Stages of Capital Case - Natomas Unified School District

Stages in a Capital Case
Note that not every case goes through all of the steps outlined here. Some states have different procedures.
I. Pre-Trial
II. Guilt Phase Trial
III. Penalty Phase Trial
 Aggravating Circumstances: Facts that make a crime worse or more serious by such circumstances as the facts of the crime, the defendant’s prior criminal
record, etc. Some aggravating circumstances are very specific, e.g., the murder of more than one victim. Other aggravators are broad, e.g., the murder was
committed in a heinous, cruel or atrocious manner.

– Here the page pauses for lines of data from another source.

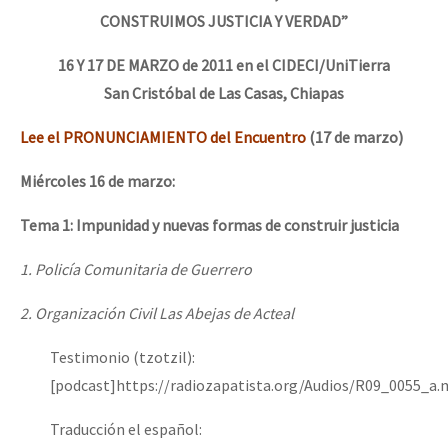
Mundo
CONSTRUIMOS JUSTICIA Y VERDAD”
EZLN
16 Y 17 DE MARZO de 2011 en el CIDECI/UniTierra
Dia 1: Encontro “Guerra contra a Humanidade”
La Sexta
San Cristóbal de Las Casas, Chiapas
AutonomÍa y Resistencia
Lee el PRONUNCIAMIENTO del Encuentro
(17 de marzo)
[CDMX – 20 julio] Jornadas globales por la libertad de Jesús Pláci
Megaproyectos
Miércoles 16 de marzo:
Migración
Tema 1: Impunidad y nuevas formas de construir justicia
Presos
“Sonhando a Terra do Bem Virá” se publica no Estado Espanhol
1. Policía Comunitaria de Guerrero
Mujeres
2. Organización Civil Las Abejas de Acteal
Niñxs
Se o México sabe, que o mundo saiba! Nossas lutas pela memória, a
ETIQUETAS
Testimonio (tzotzil):
[podcast]https://radiozapatista.org/Audios/R09_0055_a.
MULTIMEDIA
[25 abr – CDMX] Tokín por el CNI: 30 años de Resistencia y Rebeldí
Traducción el español:
Audio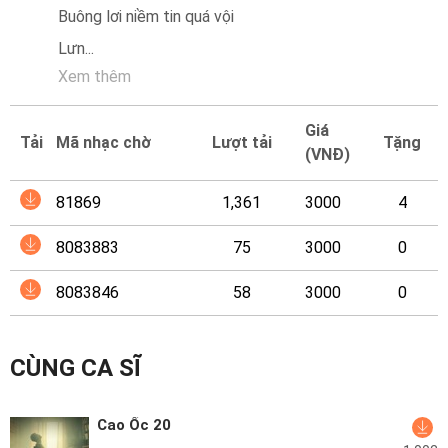
Mại
Buông lơi niềm tin quá vội
Lưn
...
Hướng
Xem thêm
Dẫn
Giá
Funring
Tải
Mã nhạc chờ
Lượt tải
Tặng
(VNĐ)
Doanh
Nghiệp
81869
1,361
3000
4
8083883
75
3000
0
8083846
58
3000
0
CÙNG CA SĨ
Cao Ốc 20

 Mitigating Circumstances: Facts that do not justify or excuse an act or offense, but may reduce the degree of moral culpability, and thereby reduce the
penalty. Examples include mental impairments, deprived background, etc.
 Victim Impact Statements: Statements read into the record, or presented through testimony of witnesses, during sentencing to inform the jury of the
financial, physical, and psychological impact of the crime on the victim and the victim's family.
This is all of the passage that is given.